START TASK MATERIAL
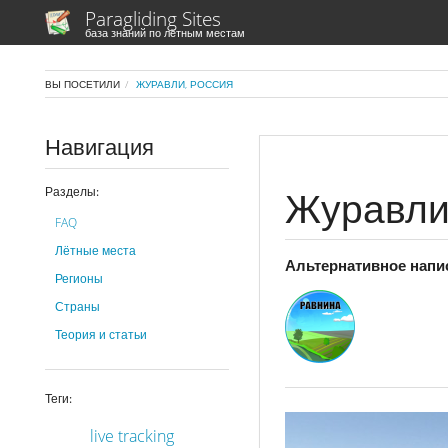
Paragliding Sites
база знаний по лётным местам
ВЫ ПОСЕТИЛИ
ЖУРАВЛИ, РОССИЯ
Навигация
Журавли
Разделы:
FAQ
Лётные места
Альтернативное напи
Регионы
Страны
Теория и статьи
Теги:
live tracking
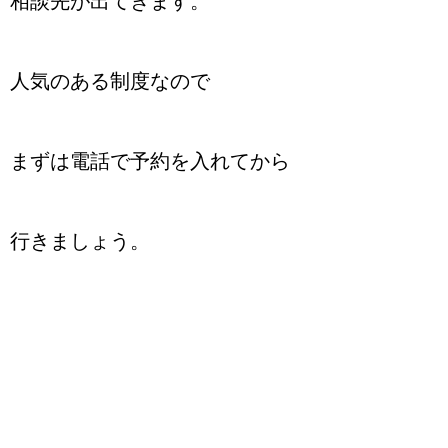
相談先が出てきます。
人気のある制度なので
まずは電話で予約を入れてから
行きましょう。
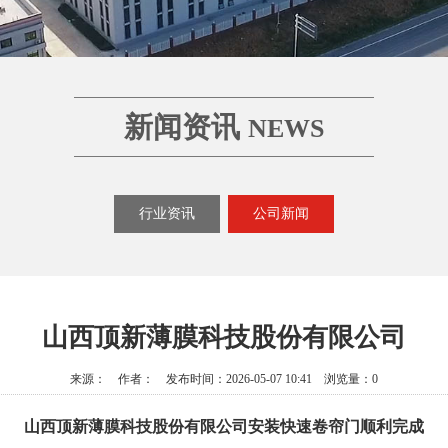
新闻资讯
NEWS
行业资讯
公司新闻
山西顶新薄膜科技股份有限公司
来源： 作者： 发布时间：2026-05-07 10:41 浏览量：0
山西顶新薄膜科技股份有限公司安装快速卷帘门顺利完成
END TASK MATERIAL
START TASK MATERIAL
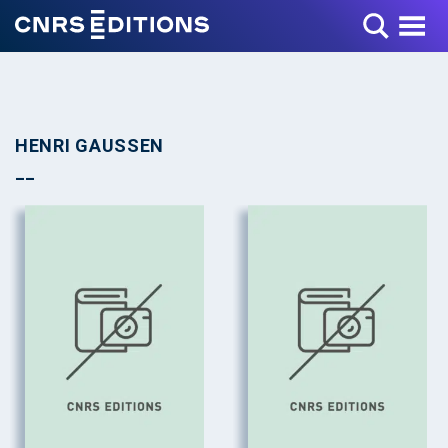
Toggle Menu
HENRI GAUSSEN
END TASK MATERIAL
START TASK MATERIAL
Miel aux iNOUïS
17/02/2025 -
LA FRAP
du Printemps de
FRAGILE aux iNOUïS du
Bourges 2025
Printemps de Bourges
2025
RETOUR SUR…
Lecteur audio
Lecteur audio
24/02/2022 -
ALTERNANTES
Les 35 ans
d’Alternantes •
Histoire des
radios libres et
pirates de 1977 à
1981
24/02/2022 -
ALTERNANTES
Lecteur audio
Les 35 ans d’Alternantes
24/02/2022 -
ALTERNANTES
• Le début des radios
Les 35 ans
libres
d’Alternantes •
END TASK MATERIAL
• [EXERCISE DESCRIPTION] Copy the entries above exactly, but only the stretch from the line containing "live tracking" through the line containing "山西顶新薄膜科技股份有限公司安装快速卷帘门顺利完成". Keep both end lines; drop the pictures.

• [FINAL ANSWER]
live tracking
相談先が出てきます。
人気のある制度なので
まずは電話で予約を入れてから
行きましょう。
新闻资讯
NEWS
行业资讯
公司新闻
山西顶新薄膜科技股份有限公司
来源： 作者： 发布时间：2026-05-07 10:41 浏览量：0
山西顶新薄膜科技股份有限公司安装快速卷帘门顺利完成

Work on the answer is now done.